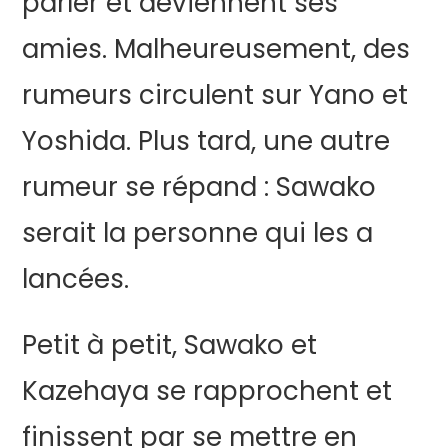
parler et deviennent ses
amies. Malheureusement, des
rumeurs circulent sur Yano et
Yoshida. Plus tard, une autre
rumeur se répand : Sawako
serait la personne qui les a
lancées.
Petit à petit, Sawako et
Kazehaya se rapprochent et
finissent par se mettre en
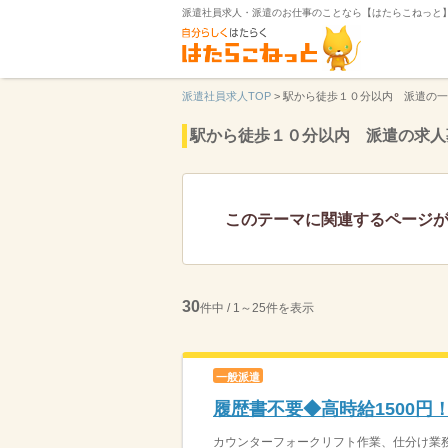
派遣社員求人・派遣のお仕事のことなら【はたらこねっと
派遣社員求人TOP
>
駅から徒歩１０分以内 派遣の一
駅から徒歩１０分以内 派遣の求人
このテーマに関連するページ
30
件中 / 1～25件を表示
一般派遣
履歴書不要◆高時給1500
カウンターフォークリフト作業、仕分け業務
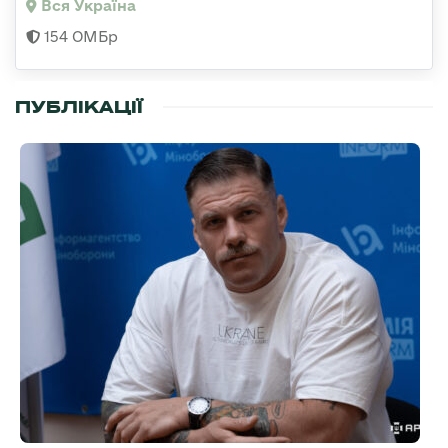
Вся Україна
154 ОМБр
ПУБЛІКАЦІЇ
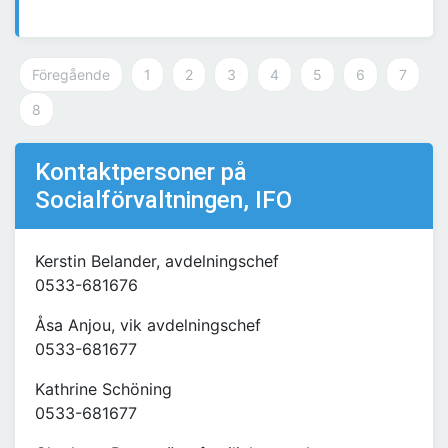
Föregående
1
2
3
4
5
6
7
8
Kontaktpersoner på
Socialförvaltningen, IFO
Kerstin Belander, avdelningschef
0533-681676
Åsa Anjou, vik avdelningschef
0533-681677
Kathrine Schöning
0533-681677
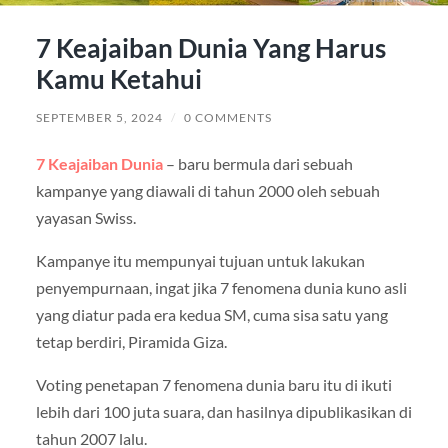
7 Keajaiban Dunia Yang Harus
Kamu Ketahui
SEPTEMBER 5, 2024
/
0 COMMENTS
7 Keajaiban Dunia
– baru bermula dari sebuah
kampanye yang diawali di tahun 2000 oleh sebuah
yayasan Swiss.
Kampanye itu mempunyai tujuan untuk lakukan
penyempurnaan, ingat jika 7 fenomena dunia kuno asli
yang diatur pada era kedua SM, cuma sisa satu yang
tetap berdiri, Piramida Giza.
Voting penetapan 7 fenomena dunia baru itu di ikuti
lebih dari 100 juta suara, dan hasilnya dipublikasikan di
tahun 2007 lalu.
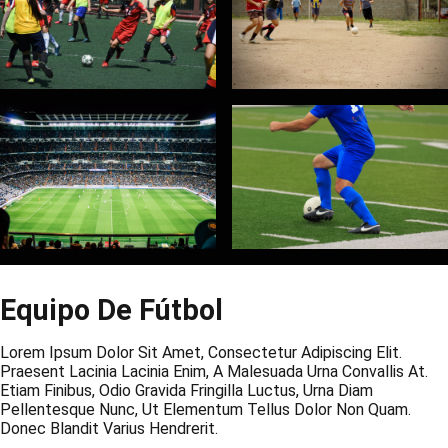
Equipo De Fútbol
Lorem Ipsum Dolor Sit Amet, Consectetur Adipiscing Elit.
Praesent Lacinia Lacinia Enim, A Malesuada Urna Convallis At.
Etiam Finibus, Odio Gravida Fringilla Luctus, Urna Diam
Pellentesque Nunc, Ut Elementum Tellus Dolor Non Quam.
Donec Blandit Varius Hendrerit.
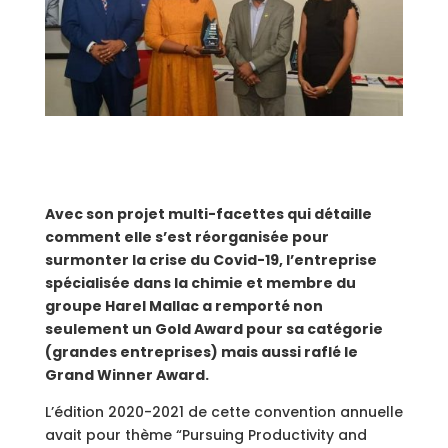
Avec son projet multi-facettes qui détaille
comment elle s’est réorganisée pour
surmonter la crise du Covid-19, l’entreprise
spécialisée dans la chimie et membre du
groupe Harel Mallac a remporté non
seulement un Gold Award pour sa catégorie
(grandes entreprises) mais aussi raflé le
Grand Winner Award.
L’édition 2020-2021 de cette convention annuelle
avait pour thème “Pursuing Productivity and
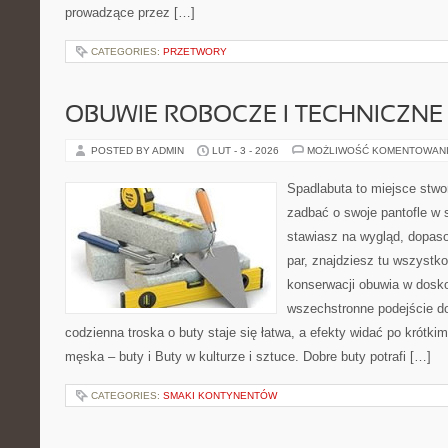
prowadzące przez […]
CATEGORIES:
PRZETWORY
OBUWIE ROBOCZE I TECHNICZNE
POSTED BY ADMIN
LUT - 3 - 2026
MOŻLIWOŚĆ KOMENTOWAN
Spadlabuta to miejsce stwo
zadbać o swoje pantofle w 
stawiasz na wygląd, dopaso
par, znajdziesz tu wszystko
konserwacji obuwia w dosko
wszechstronne podejście do
codzienna troska o buty staje się łatwa, a efekty widać po krótki
męska – buty i Buty w kulturze i sztuce. Dobre buty potrafi […]
CATEGORIES:
SMAKI KONTYNENTÓW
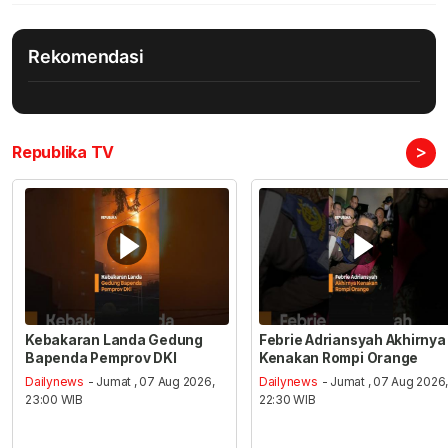
Rekomendasi
>
Republika TV
Kebakaran Landa Gedung
Febrie Adriansyah Akhirnya
Bapenda Pemprov DKI
Kenakan Rompi Orange
Dailynews
- Jumat , 07 Aug 2026,
Dailynews
- Jumat , 07 Aug 2026
23:00 WIB
22:30 WIB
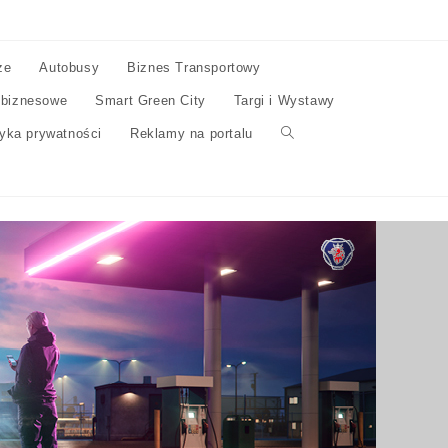
ze
Autobusy
Biznes Transportowy
 biznesowe
Smart Green City
Targi i Wystawy
tyka prywatności
Reklamy na portalu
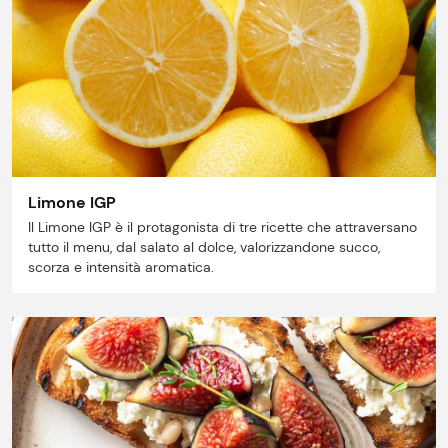
Limone IGP
Il Limone IGP è il protagonista di tre ricette che attraversano
tutto il menu, dal salato al dolce, valorizzandone succo,
scorza e intensità aromatica.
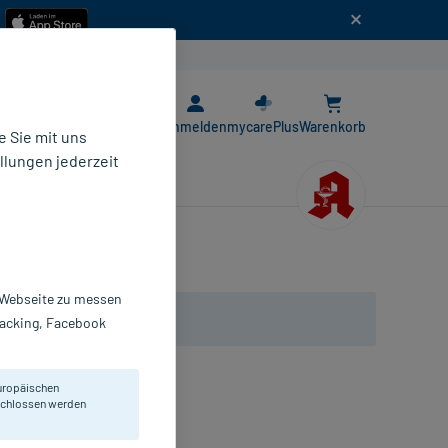
n
E-Rezept App
Anmelden
mycarePlus
Warenkorb
 Sie mit uns
llungen jederzeit
r Webseite zu messen
Tracking, Facebook
uropäischen
heit.
eschlossen werden
St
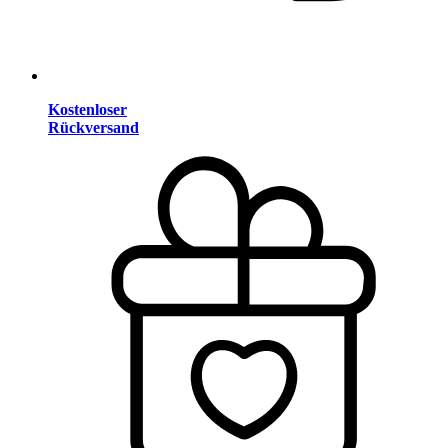
Kostenloser
Rückversand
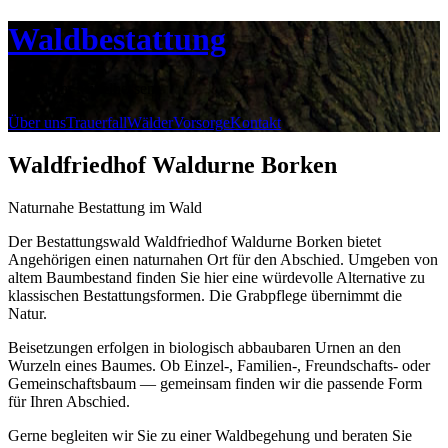
Waldbestattung
in und um Mittelhessen
Über uns
Trauerfall
Wälder
Vorsorge
Kontakt
Waldfriedhof Waldurne Borken
Naturnahe Bestattung im Wald
Der Bestattungswald Waldfriedhof Waldurne Borken bietet
Angehörigen einen naturnahen Ort für den Abschied. Umgeben von
altem Baumbestand finden Sie hier eine würdevolle Alternative zu
klassischen Bestattungsformen. Die Grabpflege übernimmt die
Natur.
Beisetzungen erfolgen in biologisch abbaubaren Urnen an den
Wurzeln eines Baumes. Ob Einzel-, Familien-, Freundschafts- oder
Gemeinschaftsbaum — gemeinsam finden wir die passende Form
für Ihren Abschied.
Gerne begleiten wir Sie zu einer Waldbegehung und beraten Sie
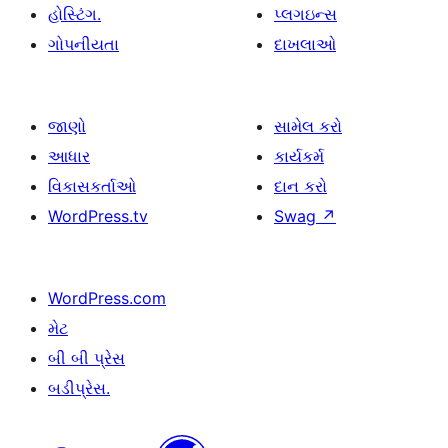
હોસ્ટિંગ.
પ્લગઇન્સ
ગોપનીયતા
દાખલાઓ
જાણો
સામેલ કરો
આધાર
કાર્યકર્મ
વિકાસકર્તાઓ
દાન કરો
WordPress.tv
Swag
↗
WordPress.com
મેટ
બી બી પ્રેસ
બડીપ્રેસ.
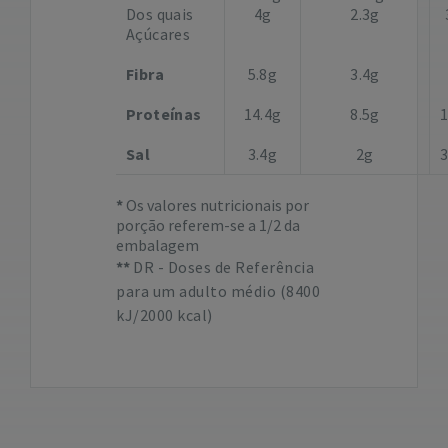
Dos quais
4g
2.3g
Açúcares
Fibra
5.8g
3.4g
Proteínas
14.4g
8.5g
Sal
3.4g
2g
Os valores nutricionais por
porção referem-se a 1/2 da
embalagem
DR - Doses de Referência
para um adulto médio (8400
kJ/2000 kcal)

[YOUR TASK]
What is wanted is an exact copy of the lines above from the one containing "eschlossen werden" through the one containing "Angehörigen einen naturnahen", with no pictures in it.

[SOLUTION]
eschlossen werden
St
Kostenloser
Rückversand
Waldbestattung
in und um Mittelhessen
Über uns
Trauerfall
Wälder
Vorsorge
Kontakt
Waldfriedhof Waldurne Borken
Naturnahe Bestattung im Wald
Der Bestattungswald Waldfriedhof Waldurne Borken bietet
Angehörigen einen naturnahen Ort für den Abschied. Umgeben von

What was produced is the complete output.